::: INPUT DATA

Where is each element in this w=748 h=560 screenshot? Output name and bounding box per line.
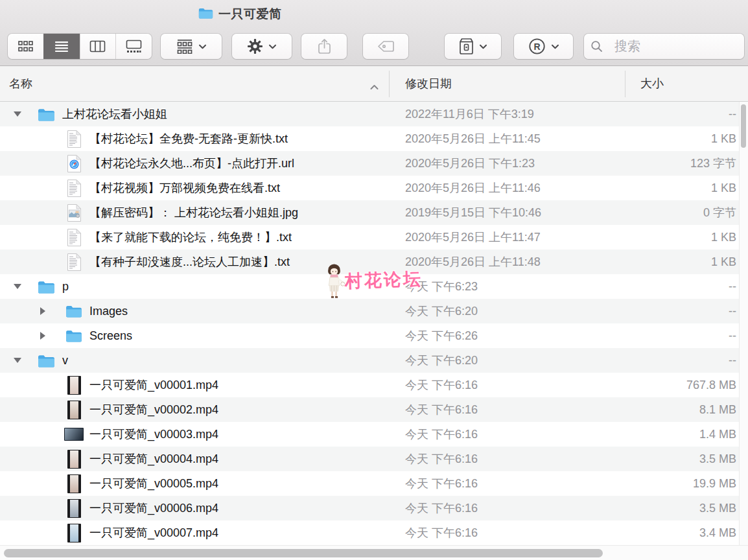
finder-window: 一只可爱简 — [0, 0, 748, 560]
file-date: 今天 下午6:16 — [405, 520, 478, 545]
text-file-icon — [64, 126, 84, 151]
file-row[interactable]: 一只可爱简_v00006.mp4今天 下午6:163.5 MB — [0, 496, 739, 520]
text-file-icon — [64, 225, 84, 250]
column-header-size[interactable]: 大小 — [640, 66, 664, 102]
file-date: 今天 下午6:16 — [405, 447, 478, 471]
horizontal-scrollbar-thumb[interactable] — [4, 549, 603, 557]
column-separator — [625, 71, 625, 97]
file-date: 2022年11月6日 下午3:19 — [405, 102, 534, 126]
tag-icon — [377, 40, 395, 53]
file-size: 3.4 MB — [699, 520, 736, 545]
file-row[interactable]: v今天 下午6:20-- — [0, 348, 739, 373]
file-name: 【村花论坛永久地...布页】-点此打开.url — [89, 151, 294, 176]
disclosure-down-icon[interactable] — [14, 111, 21, 117]
file-row[interactable]: 【村花论坛永久地...布页】-点此打开.url2020年5月26日 下午1:23… — [0, 151, 739, 176]
share-button[interactable] — [301, 34, 347, 59]
file-row[interactable]: Screens今天 下午6:26-- — [0, 323, 739, 348]
file-row[interactable]: 【解压密码】： 上村花论坛看小姐姐.jpg2019年5月15日 下午10:460… — [0, 200, 739, 225]
group-button[interactable] — [161, 34, 222, 59]
file-size: -- — [729, 323, 736, 348]
view-columns-button[interactable] — [80, 34, 116, 59]
file-row[interactable]: 一只可爱简_v00002.mp4今天 下午6:168.1 MB — [0, 397, 739, 422]
file-date: 今天 下午6:20 — [405, 299, 478, 323]
file-row[interactable]: 一只可爱简_v00003.mp4今天 下午6:161.4 MB — [0, 422, 739, 447]
file-row[interactable]: 【来了就能下载的论坛，纯免费！】.txt2020年5月26日 上午11:471 … — [0, 225, 739, 250]
grid-view-icon — [18, 40, 34, 53]
file-row[interactable]: 【村花论坛】全免费-无套路-更新快.txt2020年5月26日 上午11:451… — [0, 126, 739, 151]
disclosure-right-icon[interactable] — [40, 307, 45, 315]
list-view-icon — [54, 40, 69, 53]
view-switcher — [8, 34, 152, 59]
file-row[interactable]: 上村花论坛看小姐姐2022年11月6日 下午3:19-- — [0, 102, 739, 126]
horizontal-scrollbar-track[interactable] — [0, 545, 748, 560]
view-list-button[interactable] — [43, 34, 80, 59]
file-row[interactable]: 一只可爱简_v00001.mp4今天 下午6:16767.8 MB — [0, 373, 739, 397]
file-name: 一只可爱简_v00005.mp4 — [89, 471, 218, 496]
file-date: 今天 下午6:23 — [405, 274, 478, 299]
file-row[interactable]: 一只可爱简_v00007.mp4今天 下午6:163.4 MB — [0, 520, 739, 545]
action-button[interactable] — [232, 34, 292, 59]
file-row[interactable]: 一只可爱简_v00004.mp4今天 下午6:163.5 MB — [0, 447, 739, 471]
file-size: 1 KB — [711, 225, 736, 250]
window-title: 一只可爱简 — [218, 6, 282, 23]
folder-icon — [36, 274, 56, 299]
video-thumbnail — [64, 520, 84, 545]
file-date: 今天 下午6:26 — [405, 323, 478, 348]
file-date: 2020年5月26日 下午1:23 — [405, 151, 535, 176]
text-file-icon — [64, 176, 84, 200]
column-header-name[interactable]: 名称 — [9, 66, 32, 102]
text-file-icon — [64, 250, 84, 274]
file-size: 0 字节 — [703, 200, 736, 225]
file-name: p — [62, 274, 69, 299]
chevron-down-icon — [198, 44, 207, 49]
folder-icon — [64, 323, 84, 348]
window-title-group: 一只可爱简 — [198, 6, 282, 23]
disclosure-right-icon[interactable] — [40, 332, 45, 340]
search-input[interactable] — [613, 38, 732, 54]
view-gallery-button[interactable] — [115, 34, 152, 59]
archive-box-icon — [459, 38, 474, 55]
file-size: 767.8 MB — [686, 373, 736, 397]
search-field — [584, 34, 744, 59]
file-name: 【村花论坛】全免费-无套路-更新快.txt — [89, 126, 288, 151]
file-date: 今天 下午6:20 — [405, 348, 478, 373]
file-date: 今天 下午6:16 — [405, 397, 478, 422]
file-name: 一只可爱简_v00007.mp4 — [89, 520, 218, 545]
file-name: 一只可爱简_v00003.mp4 — [89, 422, 218, 447]
disclosure-down-icon[interactable] — [14, 284, 21, 289]
file-date: 今天 下午6:16 — [405, 471, 478, 496]
file-size: 1 KB — [711, 126, 736, 151]
file-row[interactable]: 一只可爱简_v00005.mp4今天 下午6:1619.9 MB — [0, 471, 739, 496]
unarchive-button[interactable] — [445, 34, 501, 59]
file-name: 上村花论坛看小姐姐 — [62, 102, 167, 126]
vertical-scrollbar-thumb[interactable] — [741, 104, 746, 148]
folder-icon — [64, 299, 84, 323]
file-name: 一只可爱简_v00002.mp4 — [89, 397, 218, 422]
vertical-scrollbar-track[interactable] — [739, 102, 748, 545]
file-size: 19.9 MB — [693, 471, 736, 496]
file-size: 1 KB — [711, 176, 736, 200]
file-size: 1 KB — [711, 250, 736, 274]
tag-button[interactable] — [363, 34, 408, 59]
column-header-date[interactable]: 修改日期 — [405, 66, 452, 102]
file-row[interactable]: 【村花视频】万部视频免费在线看.txt2020年5月26日 上午11:461 K… — [0, 176, 739, 200]
chevron-down-icon — [551, 44, 559, 49]
video-thumbnail — [64, 496, 84, 520]
file-row[interactable]: Images今天 下午6:20-- — [0, 299, 739, 323]
file-row[interactable]: 【有种子却没速度...论坛人工加速】.txt2020年5月26日 上午11:48… — [0, 250, 739, 274]
view-grid-button[interactable] — [8, 34, 43, 59]
file-date: 今天 下午6:16 — [405, 373, 478, 397]
file-size: -- — [729, 299, 736, 323]
disclosure-down-icon[interactable] — [14, 358, 21, 363]
registered-mark-icon: R — [528, 38, 546, 55]
registered-button[interactable]: R — [514, 34, 573, 59]
file-date: 2020年5月26日 上午11:45 — [405, 126, 541, 151]
file-name: 【村花视频】万部视频免费在线看.txt — [89, 176, 280, 200]
file-row[interactable]: p今天 下午6:23-- — [0, 274, 739, 299]
file-size: 1.4 MB — [699, 422, 736, 447]
chevron-down-icon — [268, 44, 277, 49]
file-name: v — [62, 348, 68, 373]
folder-icon — [36, 102, 56, 126]
video-thumbnail — [64, 373, 84, 397]
titlebar[interactable]: 一只可爱简 — [0, 0, 748, 27]
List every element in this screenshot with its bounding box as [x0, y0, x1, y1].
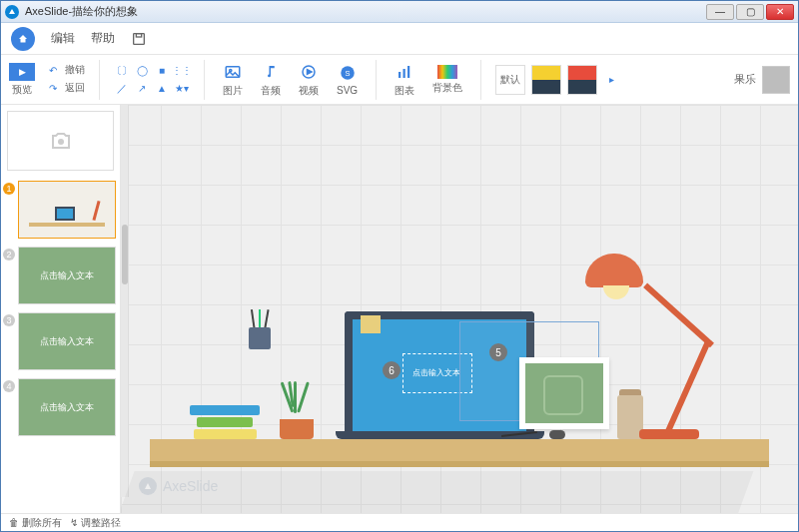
template-1[interactable] — [531, 65, 561, 95]
slide-item-1[interactable]: 1 — [1, 177, 120, 243]
shape-circle-icon[interactable]: ◯ — [134, 63, 150, 79]
menu-help[interactable]: 帮助 — [91, 30, 115, 47]
video-icon — [299, 62, 319, 82]
minimize-button[interactable]: — — [706, 4, 734, 20]
vertical-scrollbar[interactable] — [121, 105, 129, 497]
watermark: AxeSlide — [139, 477, 218, 495]
slide-thumb-1 — [18, 181, 116, 239]
window-titlebar: AxeSlide-描绘你的想象 — ▢ ✕ — [1, 1, 798, 23]
watermark-text: AxeSlide — [163, 478, 218, 494]
desk-lamp — [559, 260, 729, 439]
slide-thumb-4: 点击输入文本 — [18, 378, 116, 436]
template-2[interactable] — [567, 65, 597, 95]
trash-icon: 🗑 — [9, 517, 19, 528]
svg-text:S: S — [345, 69, 350, 78]
svg-label: SVG — [337, 85, 358, 96]
path-marker-5[interactable]: 5 — [489, 343, 507, 361]
shape-line-icon[interactable]: ／ — [114, 81, 130, 97]
window-title: AxeSlide-描绘你的想象 — [25, 4, 138, 19]
svg-rect-8 — [403, 69, 405, 78]
svg-point-10 — [58, 139, 64, 145]
plant — [280, 419, 314, 439]
redo-label[interactable]: 返回 — [65, 81, 85, 97]
chart-label: 图表 — [395, 84, 414, 98]
svg-rect-9 — [407, 66, 409, 78]
sidebar: 1 2 点击输入文本 3 点击输入文本 4 点击输入文本 — [1, 105, 121, 513]
undo-label[interactable]: 撤销 — [65, 63, 85, 79]
slide-item-2[interactable]: 2 点击输入文本 — [1, 243, 120, 308]
desk — [150, 439, 769, 461]
books — [190, 403, 260, 439]
shape-bracket-icon[interactable]: 〔〕 — [114, 63, 130, 79]
shape-dots-icon[interactable]: ⋮⋮ — [174, 63, 190, 79]
slide-item-4[interactable]: 4 点击输入文本 — [1, 374, 120, 440]
chart-button[interactable]: 图表 — [391, 60, 418, 100]
template-more-icon[interactable]: ▸ — [603, 72, 619, 88]
image-label: 图片 — [223, 84, 243, 98]
scene-desk-illustration: 点击输入文本 6 5 — [150, 192, 769, 491]
canvas[interactable]: 点击输入文本 6 5 AxeSlide — [121, 105, 798, 513]
audio-icon — [261, 62, 281, 82]
undo-icon[interactable]: ↶ — [45, 63, 61, 79]
chart-icon — [395, 62, 414, 82]
preview-icon[interactable]: ▶ — [9, 63, 35, 81]
slide-badge: 2 — [3, 249, 15, 261]
insert-svg-button[interactable]: S SVG — [333, 61, 362, 98]
toolbar: ▶ 预览 ↶撤销 ↷返回 〔〕 ◯ ■ ⋮⋮ ／ ↗ ▲ ★▾ 图片 音频 视频… — [1, 55, 798, 105]
screen-text: 点击输入文本 — [412, 367, 460, 378]
insert-image-button[interactable]: 图片 — [219, 60, 247, 100]
menu-edit[interactable]: 编辑 — [51, 30, 75, 47]
adjust-path-button[interactable]: ↯ 调整路径 — [70, 516, 121, 530]
preview-label: 预览 — [12, 83, 32, 97]
slide-list: 1 2 点击输入文本 3 点击输入文本 4 点击输入文本 — [1, 177, 120, 513]
delete-all-button[interactable]: 🗑 删除所有 — [9, 516, 62, 530]
path-marker-6[interactable]: 6 — [383, 361, 400, 379]
user-name[interactable]: 果乐 — [734, 72, 756, 87]
insert-audio-button[interactable]: 音频 — [257, 60, 285, 100]
insert-video-button[interactable]: 视频 — [295, 60, 323, 100]
shape-triangle-icon[interactable]: ▲ — [154, 81, 170, 97]
slide-badge: 3 — [3, 314, 15, 326]
svg-rect-7 — [399, 72, 400, 78]
user-avatar[interactable] — [762, 66, 790, 94]
svg-icon: S — [338, 63, 358, 83]
watermark-icon — [139, 477, 157, 495]
svg-rect-1 — [136, 33, 141, 36]
slide-badge: 1 — [3, 183, 15, 195]
audio-label: 音频 — [261, 84, 281, 98]
camera-icon — [49, 129, 73, 153]
close-button[interactable]: ✕ — [766, 4, 794, 20]
shape-arrow-icon[interactable]: ↗ — [134, 81, 150, 97]
slide-item-3[interactable]: 3 点击输入文本 — [1, 308, 120, 374]
path-icon: ↯ — [70, 517, 78, 528]
app-icon — [5, 5, 19, 19]
slide-badge: 4 — [3, 380, 15, 392]
svg-rect-0 — [134, 33, 145, 44]
video-label: 视频 — [299, 84, 319, 98]
overview-thumbnail[interactable] — [7, 111, 114, 171]
scrollbar-thumb[interactable] — [122, 225, 128, 284]
bgcolor-button[interactable]: 背景色 — [428, 63, 466, 97]
save-button[interactable] — [131, 31, 147, 47]
rainbow-icon — [437, 65, 457, 79]
menubar: 编辑 帮助 — [1, 23, 798, 55]
shape-star-icon[interactable]: ★▾ — [174, 81, 190, 97]
home-button[interactable] — [11, 27, 35, 51]
template-default[interactable]: 默认 — [495, 65, 525, 95]
bgcolor-label: 背景色 — [432, 81, 462, 95]
statusbar: 🗑 删除所有 ↯ 调整路径 — [1, 513, 798, 531]
image-icon — [223, 62, 243, 82]
slide-thumb-2: 点击输入文本 — [18, 247, 116, 304]
redo-icon[interactable]: ↷ — [45, 81, 61, 97]
shape-square-icon[interactable]: ■ — [154, 63, 170, 79]
slide-thumb-3: 点击输入文本 — [18, 312, 116, 370]
maximize-button[interactable]: ▢ — [736, 4, 764, 20]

::::::

_WHAT TO DO_
Return only those lines of the records that contain the string "right".

_SOLUTION TO THIS PROBLEM_
disclosure-right-icon[interactable] — [40, 307, 45, 315]
disclosure-right-icon[interactable] — [40, 332, 45, 340]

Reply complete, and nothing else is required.